Last month, a class action lawsuit in federal court in California against LinkedIn, alleging that the company violated the Fair Credit Reporting Act (“FCRA”). The suit asserts that LinkedIn is selling information about its users’ employment history to potential employers without their consent.
The FCRA contains strictures surrounding the use of consumer information in the employment, credit and insurance contexts. From the employment perspective, among other provisions, the FRCA contains protections for consumers and job seekers surrounding the use of information about them in obtaining credit and employment opportunities. These protections include requirements that employers obtain consent from applicants before requesting consumer reports about them, notices to applicants before employers take adverse actions based on the information reports and provides applicants with the ability to contest information contained in these reports with the appropriate reporting agency.
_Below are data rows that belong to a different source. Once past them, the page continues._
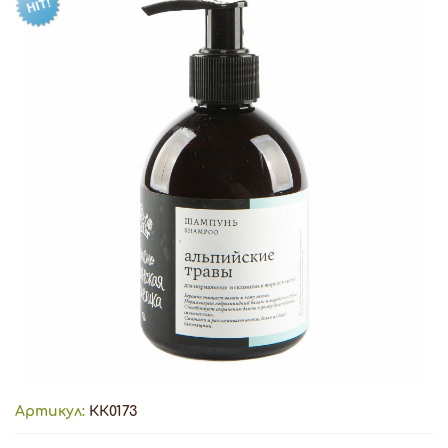
Артикул:
КК0173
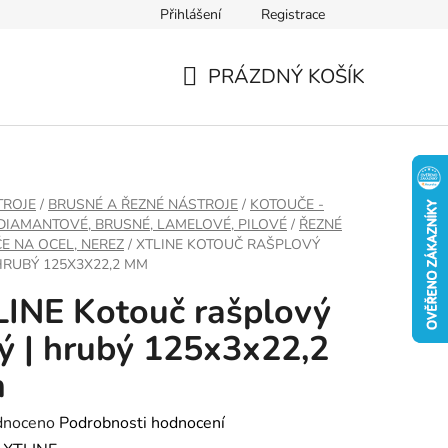
Přihlášení
Registrace
PRÁZDNÝ KOŠÍK
NÁKUPNÍ
KOŠÍK
TROJE
/
BRUSNÉ A ŘEZNÉ NÁSTROJE
/
KOTOUČE -
 DIAMANTOVÉ, BRUSNÉ, LAMELOVÉ, PILOVÉ
/
ŘEZNÉ
E NA OCEL, NEREZ
/
XTLINE KOTOUČ RAŠPLOVÝ
 HRUBÝ 125X3X22,2 MM
INE Kotouč rašplový
ý | hrubý 125x3x22,2
m
né
dnoceno
Podrobnosti hodnocení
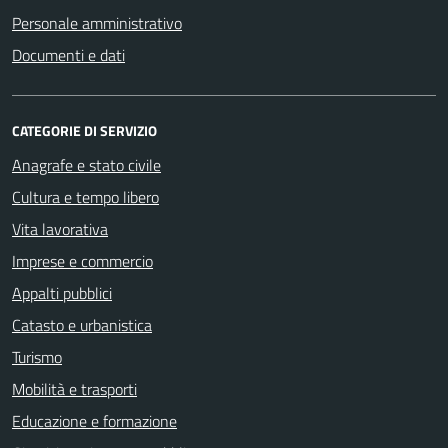
Personale amministrativo
Documenti e dati
CATEGORIE DI SERVIZIO
Anagrafe e stato civile
Cultura e tempo libero
Vita lavorativa
Imprese e commercio
Appalti pubblici
Catasto e urbanistica
Turismo
Mobilità e trasporti
Educazione e formazione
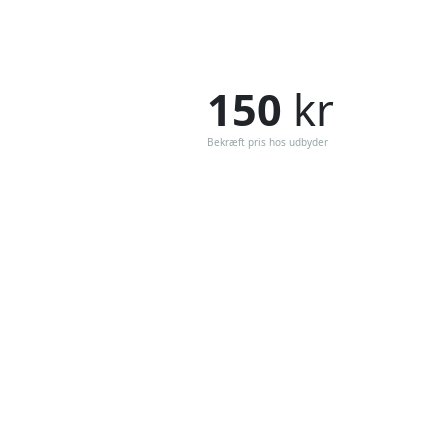
150
kr
Bekræft pris hos udbyder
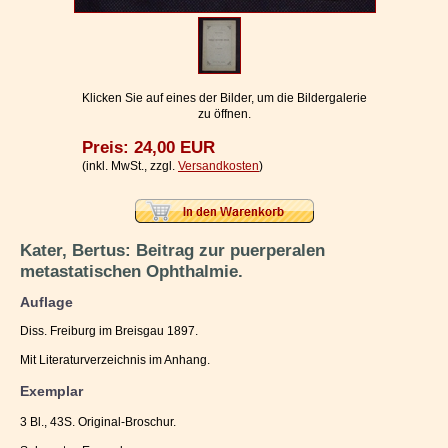
Impressum / Kontakt
Vertrag widerrufen
Ihr Warenkorb
Klicken Sie auf eines der Bilder, um die Bildergalerie
zu öffnen.
Preis: 24,00 EUR
(inkl. MwSt., zzgl.
Versandkosten
)
Kater, Bertus: Beitrag zur puerperalen
metastatischen Ophthalmie.
Auflage
Diss. Freiburg im Breisgau 1897.
Mit Literaturverzeichnis im Anhang.
Exemplar
3 Bl., 43S. Original-Broschur.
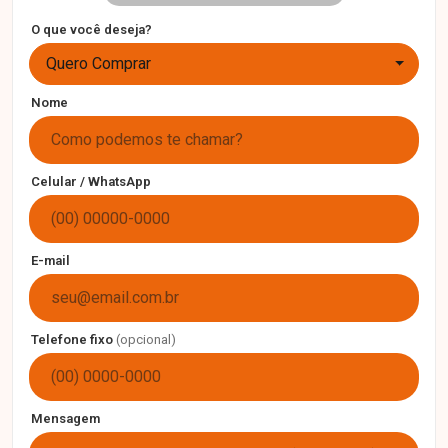
O que você deseja?
Quero Comprar
Nome
Celular / WhatsApp
E-mail
Telefone fixo
(opcional)
Mensagem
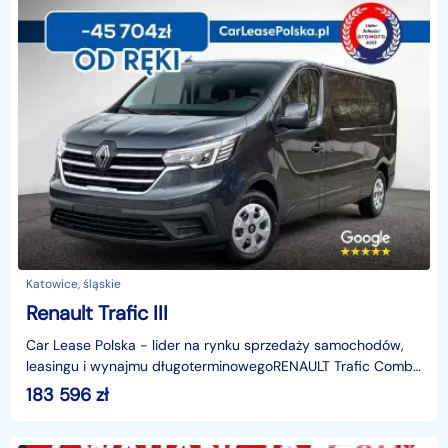
Katowice, śląskie
Renault Trafic III
Car Lease Polska - lider na rynku sprzedaży samochodów,
leasingu i wynajmu długoterminowegoRENAULT Trafic Combi
Grand EQUILIBRE dCi 170 (2026)- dostępny od ręki
183 596
zł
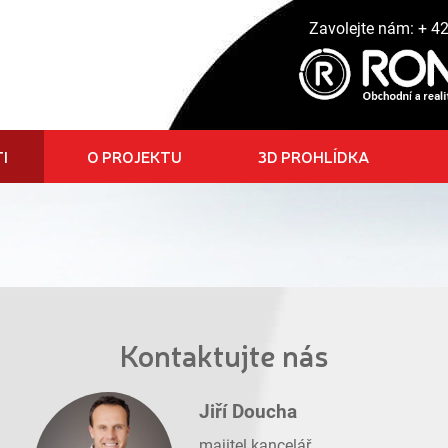
Zavolejte nám:
+ 4
I
O PROJEKTU
3D PROHLÍDKA
Kontaktujte nás
Jiří Doucha
majitel kancelář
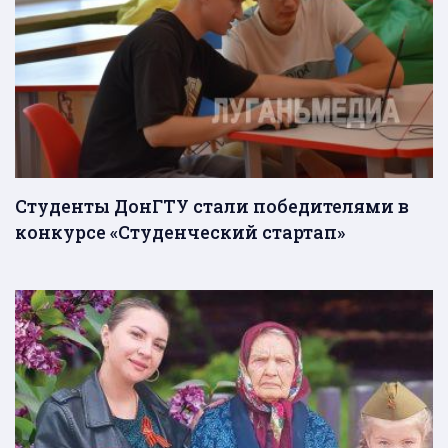
Студенты ДонГТУ стали победителями в
конкурсе «Студенческий стартап»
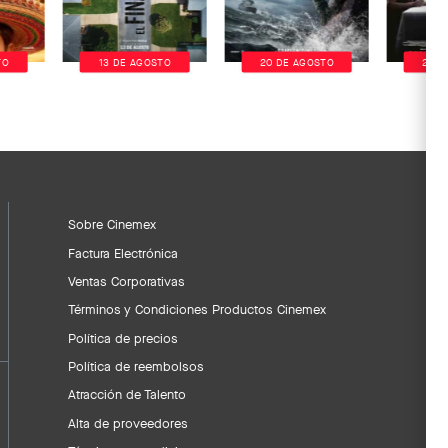
TO
13 DE AGOSTO
20 DE AGOSTO
20 D
Sobre Cinemex
Factura Electrónica
Ventas Corporativas
Términos y Condiciones Productos Cinemex
Política de precios
Política de reembolsos
Atracción de Talento
Alta de proveedores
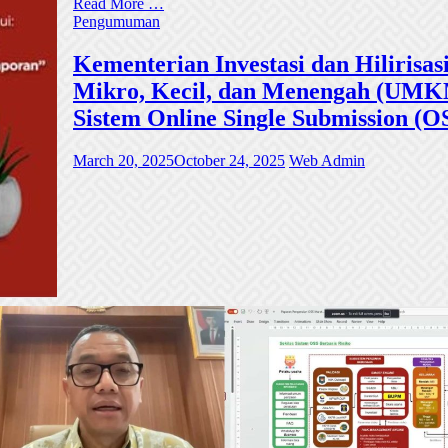
Read More …
Pengumuman
Kementerian Investasi dan Hiliri
Mikro, Kecil, dan Menengah (UMKM)
Sistem Online Single Submission (O
March 20, 2025
October 24, 2025
Web Admin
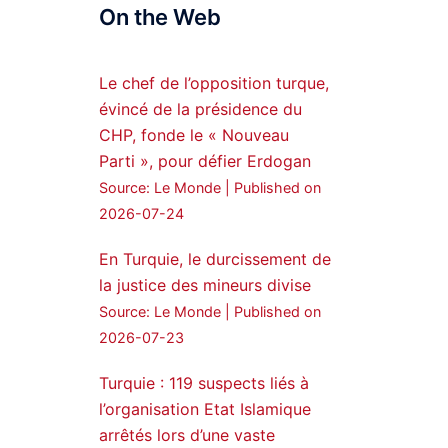
On the Web
25 Jan 2025
Syrian Democratic
Forces, SDF appoints
Le chef de l’opposition turque,
hauro Abgar Daoud
évincé de la présidence du
from the ranks of
CHP, fonde le « Nouveau
Syriac Military Council,
Parti », pour défier Erdogan
MFS as official
Source: Le Monde
Published on
spokesperson. We
wish you success
2026-07-24
hauro.
En Turquie, le durcissement de
ܟܫܝܪܘܬܐ ܒܘܠܝܬܐ ܚܘܪܐ
la justice des mineurs divise
ܐܒܓܪ
Source: Le Monde
Published on
28
249
2026-07-23
Twitter
Turquie : 119 suspects liés à
l’organisation Etat Islamique
Amitiés kurdes de Bretagne
a retweeté
arrêtés lors d’une vaste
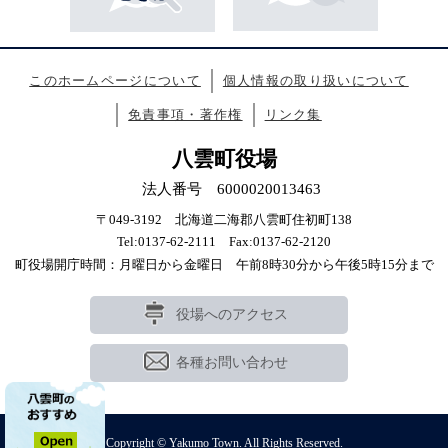
このホームページについて
個人情報の取り扱いについて
免責事項・著作権
リンク集
八雲町役場
法人番号 6000020013463
〒049-3192 北海道二海郡八雲町住初町138
Tel:0137-62-2111 Fax:0137-62-2120
町役場開庁時間：月曜日から金曜日 午前8時30分から午後5時15分まで
役場へのアクセス
各種お問い合わせ
Copyright © Yakumo Town. All Rights Reserved.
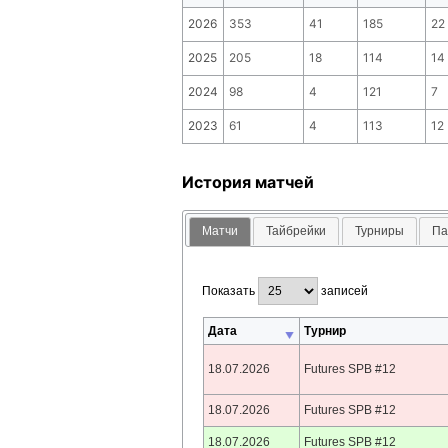
2026
353
41
185
22
2025
205
18
114
14
2024
98
4
121
7
2023
61
4
113
12
История матчей
Матчи
Тайбрейки
Турниры
Па
Показать
записей
Дата
Турнир
18.07.2026
Futures SPB #12
18.07.2026
Futures SPB #12
18.07.2026
Futures SPB #12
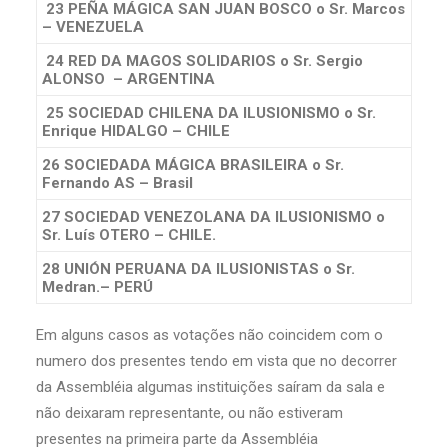
23 PEÑA MÁGICA SAN JUAN BOSCO
o Sr. Marcos
– VENEZUELA
24 RED DA MAGOS SOLIDARIOS
o Sr. Sergio
ALONSO – ARGENTINA
25 SOCIEDAD CHILENA DA ILUSIONISMO
o Sr.
Enrique HIDALGO – CHILE
26 SOCIEDADA MÁGICA BRASILEIRA
o Sr.
Fernando AS – Brasil
27 SOCIEDAD VENEZOLANA DA ILUSIONISMO
o
Sr. Luís OTERO – CHILE.
28 UNIÓN PERUANA DA ILUSIONISTAS
o Sr.
Medran.– PERÚ
Em alguns casos as votações não coincidem com o
numero dos presentes tendo em vista que no decorrer
da Assembléia algumas instituições saíram da sala e
não deixaram representante, ou não estiveram
presentes na primeira parte da Assembléia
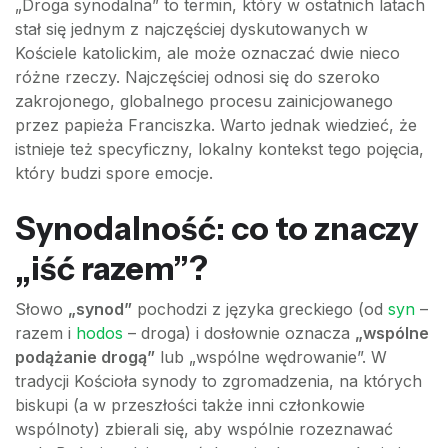
„Droga synodalna” to termin, który w ostatnich latach
stał się jednym z najczęściej dyskutowanych w
Kościele katolickim, ale może oznaczać dwie nieco
różne rzeczy. Najczęściej odnosi się do szeroko
zakrojonego, globalnego procesu zainicjowanego
przez papieża Franciszka. Warto jednak wiedzieć, że
istnieje też specyficzny, lokalny kontekst tego pojęcia,
który budzi spore emocje.
Synodalność: co to znaczy
„iść razem”?
Słowo
„synod”
pochodzi z języka greckiego (od
syn
–
razem i
hodos
– droga) i dosłownie oznacza
„wspólne
podążanie drogą”
lub „wspólne wędrowanie”. W
tradycji Kościoła synody to zgromadzenia, na których
biskupi (a w przeszłości także inni członkowie
wspólnoty) zbierali się, aby wspólnie rozeznawać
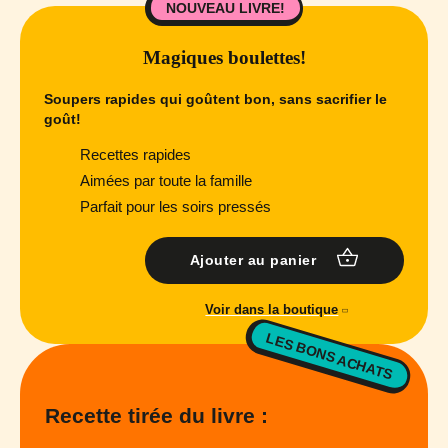
NOUVEAU LIVRE!
Magiques boulettes!
Soupers rapides qui goûtent bon, sans sacrifier le
goût!
Recettes rapides
Aimées par toute la famille
Parfait pour les soirs pressés
Ajouter au panier
Voir dans la boutique
LES BONS ACHATS
Recette tirée du livre :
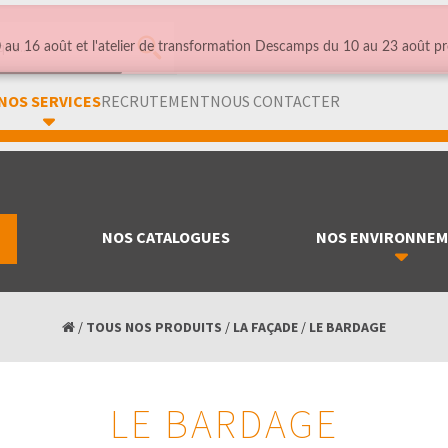
au 16 août et l'atelier de transformation Descamps du 10 au 23 août pr
NOS SERVICES
RECRUTEMENT
NOUS CONTACTER
NOS CATALOGUES
NOS ENVIRONNE
/
TOUS NOS PRODUITS
/
LA FAÇADE
/
LE BARDAGE
LE BARDAGE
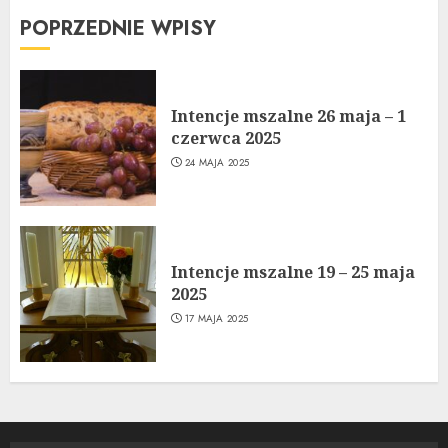
POPRZEDNIE WPISY
Intencje mszalne 26 maja – 1
czerwca 2025
24 MAJA 2025
Intencje mszalne 19 – 25 maja
2025
17 MAJA 2025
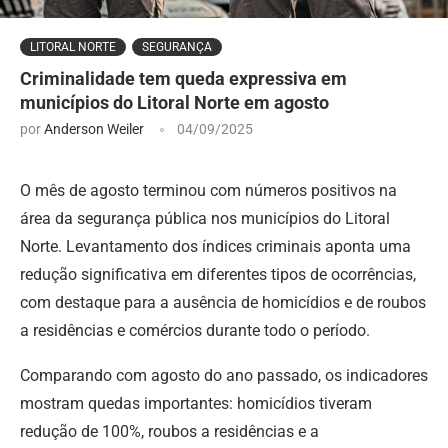
LITORAL NORTE
SEGURANÇA
Criminalidade tem queda expressiva em
municípios do Litoral Norte em agosto
por
Anderson Weiler
04/09/2025
O mês de agosto terminou com números positivos na
área da segurança pública nos municípios do Litoral
Norte. Levantamento dos índices criminais aponta uma
redução significativa em diferentes tipos de ocorrências,
com destaque para a ausência de homicídios e de roubos
a residências e comércios durante todo o período.
Comparando com agosto do ano passado, os indicadores
mostram quedas importantes: homicídios tiveram
redução de 100%, roubos a residências e a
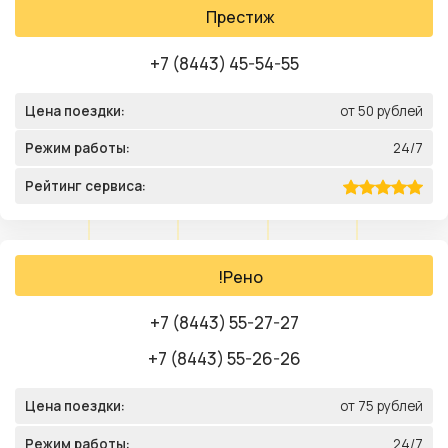
Престиж
+7 (8443) 45-54-55
Цена поездки:
от 50 рублей
Режим работы:
24/7
Рейтинг сервиса:
!Рено
+7 (8443) 55-27-27
+7 (8443) 55-26-26
Цена поездки:
от 75 рублей
Режим работы:
24/7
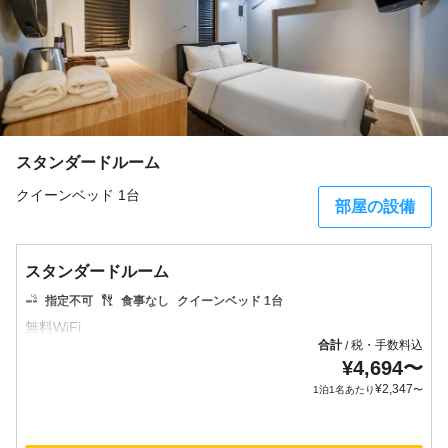
スタンダードルーム
クイーンベッド 1台
部屋の設備
スタンダードルーム
指定不可
食事なし
クイーンベッド 1台
合計
税・手数料込
/
¥
4,694
〜
¥
2,347
1泊1名あたり
〜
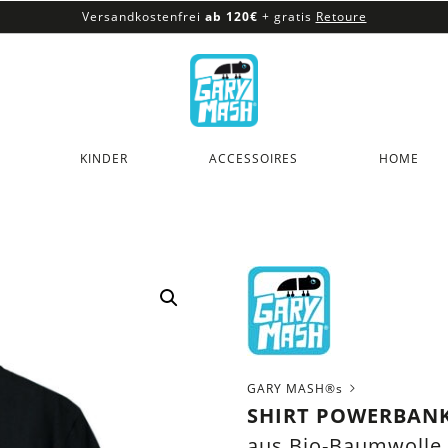
Versandkostenfrei
ab 120€
+ gratis
Retoure
100% veganes & fair produziertes Sortiment
Versandkostenfrei
ab 120€
+ gratis
Retoure
KINDER
ACCESSOIRES
HOME
GARY MASH®s
SHIRT POWERBAN
aus Bio-Baumwolle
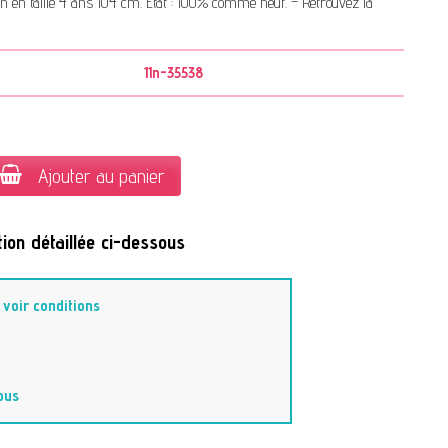
en taille 4 ans 104 cm. État : 100% comme neuf. – Retrouvez la
11n-35538
Ajouter au panier
ion détaillée ci-dessous
-
voir conditions
ous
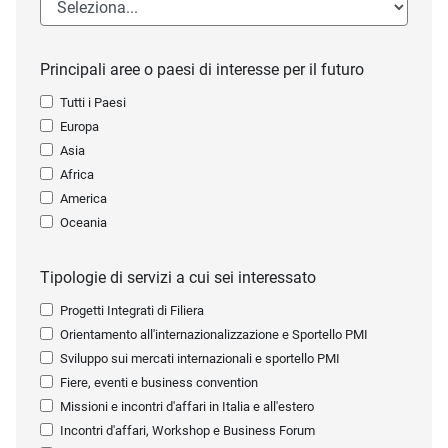
Principali aree o paesi di interesse per il futuro
Tutti i Paesi
Europa
Asia
Africa
America
Oceania
Tipologie di servizi a cui sei interessato
Progetti Integrati di Filiera
Orientamento all'internazionalizzazione e Sportello PMI
Sviluppo sui mercati internazionali e sportello PMI
Fiere, eventi e business convention
Missioni e incontri d'affari in Italia e all'estero
Incontri d'affari, Workshop e Business Forum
The allegations in the complaint against LinkedIn echo those mentioned in my previous post concerning the FTC’s June 12, 2012 fine of $800,000 against Spokeo, Inc. for violation of the FCRA by selling profiles on millions of consumers without verifying that the information that it sold would be used for legally permissible purposes. The outcome of the suit against LinkedIn will likely turn on the question of whether LinkedIn will qualify as a Consumer Reporting Agency for the purposes of the FCRA.
Though we are still in the early days of widespread use of big data in employment (and related litigation), the FCRA has so far emerged as a front-runner topic for big data litigation.